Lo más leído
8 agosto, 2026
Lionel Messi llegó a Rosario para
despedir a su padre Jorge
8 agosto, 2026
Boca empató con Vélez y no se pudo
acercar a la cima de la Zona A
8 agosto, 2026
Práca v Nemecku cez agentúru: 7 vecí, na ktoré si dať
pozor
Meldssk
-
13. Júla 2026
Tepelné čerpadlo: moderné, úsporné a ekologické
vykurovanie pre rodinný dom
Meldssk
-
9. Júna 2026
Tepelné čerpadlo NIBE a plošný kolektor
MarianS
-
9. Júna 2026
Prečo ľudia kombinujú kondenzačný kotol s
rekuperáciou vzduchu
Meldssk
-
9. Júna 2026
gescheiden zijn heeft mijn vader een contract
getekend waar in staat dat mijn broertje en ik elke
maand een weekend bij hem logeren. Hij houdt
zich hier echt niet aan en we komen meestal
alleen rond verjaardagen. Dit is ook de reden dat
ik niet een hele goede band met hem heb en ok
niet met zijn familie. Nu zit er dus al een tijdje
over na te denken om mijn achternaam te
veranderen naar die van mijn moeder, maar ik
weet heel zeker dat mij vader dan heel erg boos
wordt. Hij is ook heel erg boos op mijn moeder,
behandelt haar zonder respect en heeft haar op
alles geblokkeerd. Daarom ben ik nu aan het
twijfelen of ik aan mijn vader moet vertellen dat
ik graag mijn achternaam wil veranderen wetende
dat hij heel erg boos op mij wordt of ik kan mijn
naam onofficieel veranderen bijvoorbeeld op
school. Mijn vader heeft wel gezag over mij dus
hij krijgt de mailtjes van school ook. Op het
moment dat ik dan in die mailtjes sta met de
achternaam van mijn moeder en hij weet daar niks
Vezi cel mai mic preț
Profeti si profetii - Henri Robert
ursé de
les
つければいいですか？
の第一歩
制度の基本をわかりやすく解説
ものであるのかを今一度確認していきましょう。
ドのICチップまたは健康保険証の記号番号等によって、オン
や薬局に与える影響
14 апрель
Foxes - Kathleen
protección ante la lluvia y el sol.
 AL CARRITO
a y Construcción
++++++
Search the records for the word "achternaam". Copy each line where it appears.

over na te denken om mijn achternaam te
ik graag mijn achternaam wil veranderen wetende
achternaam van mijn moeder en hij weet daar niks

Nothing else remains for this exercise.